Sequence Alignment and Search
Sequence alignment is a method of arranging sequences of DNA, RNA, or protein to identify regions of similarity that may be a consequence of functional, structural, or evolutionary relationships between the sequences.
1. Types of Sequence Alignments:
- Pairwise Alignment: Aligns two sequences. This can be further categorized into:
- Global Alignment (Needleman-Wunsch algorithm): Tries to align every residue in every sequence. Useful when the sequences are of roughly the same length and are very similar.
- Local Alignment (Smith-Waterman algorithm): Identifies regions of similarity within long sequences that are often widely divergent overall. Local alignments are often preferable for comparing sequences that are suspected to contain regions of similarity or motifs within their larger sequence context (e.g., functional domains within proteins).
- Multiple Sequence Alignment: Aligns three or more sequences. Tools like CLUSTAL and MUSCLE are used for this purpose. This kind of alignment helps in identifying conserved regions and evolutionary relationships among a set of sequences.
2. Sequence Search: The most famous algorithm for this purpose is BLAST (Basic Local Alignment Search Tool). It allows for rapid searching of nucleotide or protein databases based on an input sequence. It finds regions of local similarity between sequences and can provide insights into the evolutionary and functional significance of the sequences.
Phylogenetics is the study of evolutionary relationships among groups of organisms. Phylogenetic trees are graphical representations of these evolutionary relationships.
1. Constructing Phylogenetic Trees:
- Distance-based methods: These methods estimate the evolutionary distance between sequences and cluster them based on these distances. Popular methods include:
- Neighbor-Joining (NJ): A fast distance method especially useful for large datasets.
- UPGMA (Unweighted Pair Group Method with Arithmetic Mean): Assumes a molecular clock.
- Character-based methods: These methods use character state changes (like nucleotide or amino acid changes) to infer phylogenetic relationships.

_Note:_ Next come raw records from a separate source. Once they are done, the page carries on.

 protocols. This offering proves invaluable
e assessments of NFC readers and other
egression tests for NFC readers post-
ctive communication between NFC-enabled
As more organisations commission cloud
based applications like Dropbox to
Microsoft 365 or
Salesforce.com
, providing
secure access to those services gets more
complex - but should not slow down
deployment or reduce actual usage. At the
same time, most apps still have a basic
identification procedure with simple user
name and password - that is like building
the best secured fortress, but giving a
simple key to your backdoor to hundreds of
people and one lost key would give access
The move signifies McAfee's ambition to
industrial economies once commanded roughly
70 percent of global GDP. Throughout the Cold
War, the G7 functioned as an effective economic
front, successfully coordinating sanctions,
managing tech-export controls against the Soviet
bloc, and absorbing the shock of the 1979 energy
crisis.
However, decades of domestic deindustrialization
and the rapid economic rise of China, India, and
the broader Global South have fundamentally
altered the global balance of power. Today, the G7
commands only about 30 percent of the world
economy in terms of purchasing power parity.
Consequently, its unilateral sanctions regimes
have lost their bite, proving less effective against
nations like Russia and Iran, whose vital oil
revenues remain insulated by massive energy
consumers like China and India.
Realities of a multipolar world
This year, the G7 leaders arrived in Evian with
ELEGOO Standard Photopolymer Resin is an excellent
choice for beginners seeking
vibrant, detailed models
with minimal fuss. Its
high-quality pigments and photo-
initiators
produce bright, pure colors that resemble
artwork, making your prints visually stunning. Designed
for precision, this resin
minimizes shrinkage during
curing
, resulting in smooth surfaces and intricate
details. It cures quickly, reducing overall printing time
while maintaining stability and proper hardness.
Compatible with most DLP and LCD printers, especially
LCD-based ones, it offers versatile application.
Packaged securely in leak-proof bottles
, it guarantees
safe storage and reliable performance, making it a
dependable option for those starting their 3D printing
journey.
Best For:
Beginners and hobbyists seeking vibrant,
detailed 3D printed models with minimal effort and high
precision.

- Maximum Parsimony (MP): Finds the tree that requires the fewest evolutionary changes.
- Maximum Likelihood (ML): Finds the tree that makes the observed sequences most likely, given a model of evolution.
- Bayesian methods: These use a probabilistic model to produce a posterior distribution of trees.

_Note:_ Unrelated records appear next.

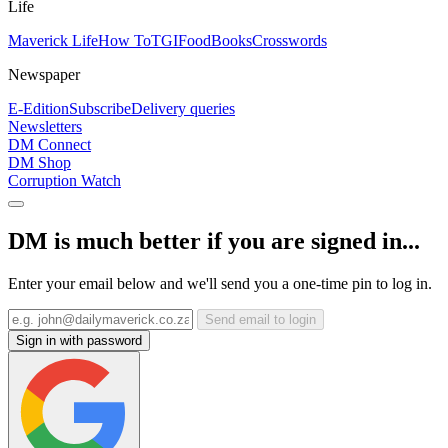
Life
Maverick Life
How To
TGIFood
Books
Crosswords
Newspaper
E-Edition
Subscribe
Delivery queries
Newsletters
DM Connect
DM Shop
Corruption Watch
DM is much better if you are signed in...
Enter your email below and we'll send you a one-time pin to log in.
Send email to login
Sign in with password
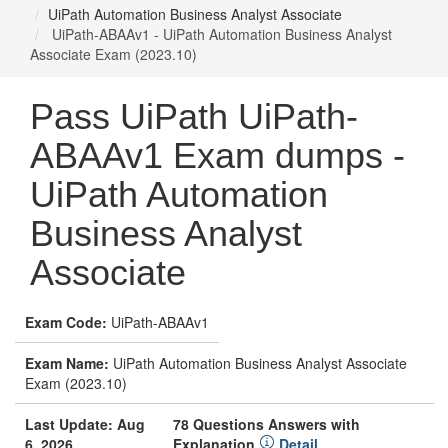
UiPath Automation Business Analyst Associate
UiPath-ABAAv1 - UiPath Automation Business Analyst
Associate Exam (2023.10)
Pass UiPath UiPath-
ABAAv1 Exam dumps -
UiPath Automation
Business Analyst
Associate
Exam Code:
UiPath-ABAAv1
Exam Name:
UiPath Automation Business Analyst Associate
Exam (2023.10)
Last Update: Aug
78 Questions Answers with
6, 2026
Explanation
Detail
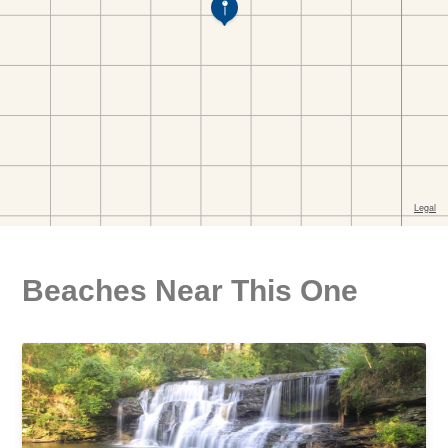
Beaches Near This One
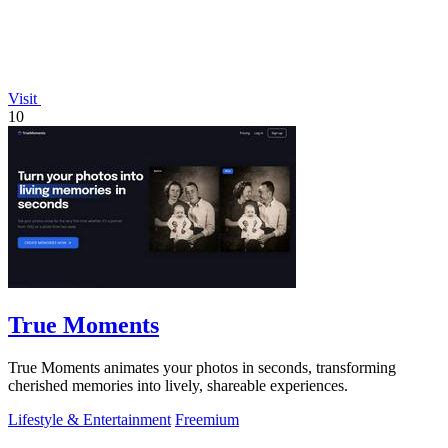
Visit
10
True Moments
True Moments animates your photos in seconds, transforming
cherished memories into lively, shareable experiences.
Lifestyle & Entertainment
Freemium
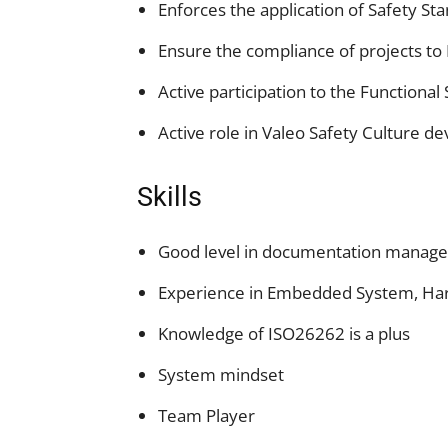
Enforces the application of Safety St
Ensure the compliance of projects to
Active participation to the Function
Active role in Valeo Safety Culture 
Skills
Good level in documentation manag
Experience in Embedded System, Har
Knowledge of ISO26262 is a plus
System mindset
Team Player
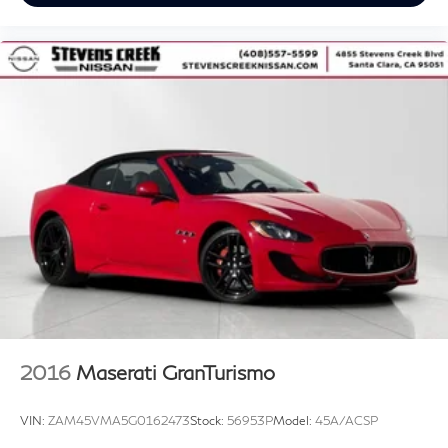
2016
Maserati GranTurismo
VIN:
ZAM45VMA5G0162473
Stock:
56953P
Model:
45A/ACSP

2. Tree Evaluation: Once a phylogenetic tree is constructed, it’s important to evaluate its reliability. Bootstrap resampling is a common method to assess the robustness of the inferred trees.

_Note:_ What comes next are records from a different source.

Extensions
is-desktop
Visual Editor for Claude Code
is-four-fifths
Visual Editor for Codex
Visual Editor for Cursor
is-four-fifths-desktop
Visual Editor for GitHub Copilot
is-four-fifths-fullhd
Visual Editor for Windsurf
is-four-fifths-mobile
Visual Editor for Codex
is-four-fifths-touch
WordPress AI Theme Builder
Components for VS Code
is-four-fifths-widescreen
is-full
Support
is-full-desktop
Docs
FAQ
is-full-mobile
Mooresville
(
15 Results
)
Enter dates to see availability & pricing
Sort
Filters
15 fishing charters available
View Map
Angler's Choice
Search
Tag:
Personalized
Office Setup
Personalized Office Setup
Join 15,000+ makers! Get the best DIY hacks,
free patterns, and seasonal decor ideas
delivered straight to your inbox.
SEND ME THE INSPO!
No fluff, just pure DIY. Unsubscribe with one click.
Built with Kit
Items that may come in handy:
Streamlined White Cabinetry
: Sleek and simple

3. Molecular Clocks: Some methods assume a constant rate of evolution across all lineages (a “molecular clock”). This can be used to estimate divergence times between species, but it’s worth noting not all lineages evolve at the same rate.
In essence, both sequence alignment and phylogenetic analysis are foundational algorithms in bioinformatics. They provide insights into the functional and evolutionary relationships of genes and organisms, respectively. Understanding these algorithms and their assumptions is essential for correctly interpreting results and drawing meaningful biological conclusions.